[Dataset extract — start]

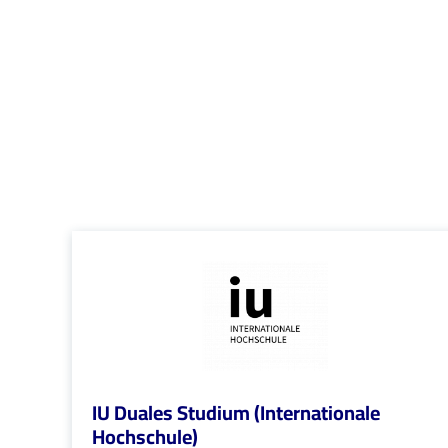
IU Duales Studium (Internationale
Hochschule)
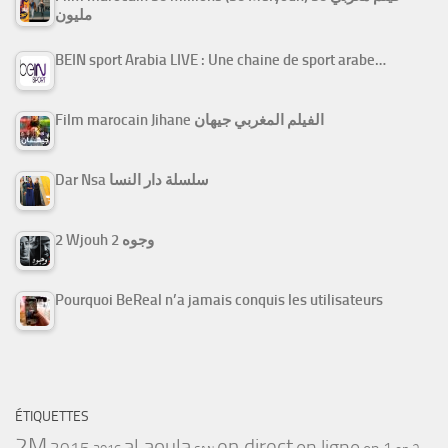
مليون
BEIN sport Arabia LIVE : Une chaine de sport arabe…
Film marocain Jihane الفيلم المغربي جيهان
Dar Nsa سلسلة دار النسا
2 Wjouh 2 وجوه
Pourquoi BeReal n’a jamais conquis les utilisateurs
ÉTIQUETTES
2M
al aoula
en direct
en ligne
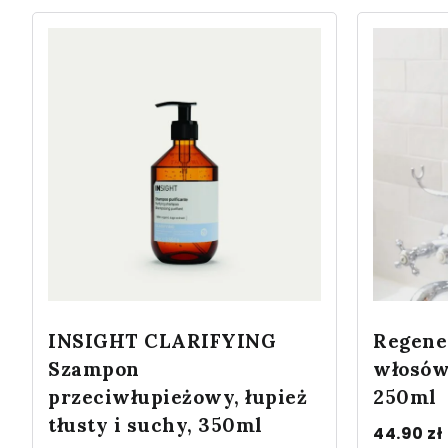
INSIGHT CLARIFYING
Regene
Szampon
włosów
przeciwłupieżowy, łupież
250ml
tłusty i suchy, 350ml
44.90
zł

[Dataset extract — finish]

▸ Description of the task
Output an exact copy of the lines from the one with "Hochschule)" through the closing line of the records, inclusive, without any images.

▸ Answer space
Hochschule)
مليون
BEIN sport Arabia LIVE : Une chaine de sport arabe…
Film marocain Jihane الفيلم المغربي جيهان
Dar Nsa سلسلة دار النسا
2 Wjouh 2 وجوه
Pourquoi BeReal n’a jamais conquis les utilisateurs
ÉTIQUETTES
2M
al aoula
en direct
en ligne
INSIGHT CLARIFYING
Regene
Szampon
włosów
przeciwłupieżowy, łupież
250ml
tłusty i suchy, 350ml
44.90
zł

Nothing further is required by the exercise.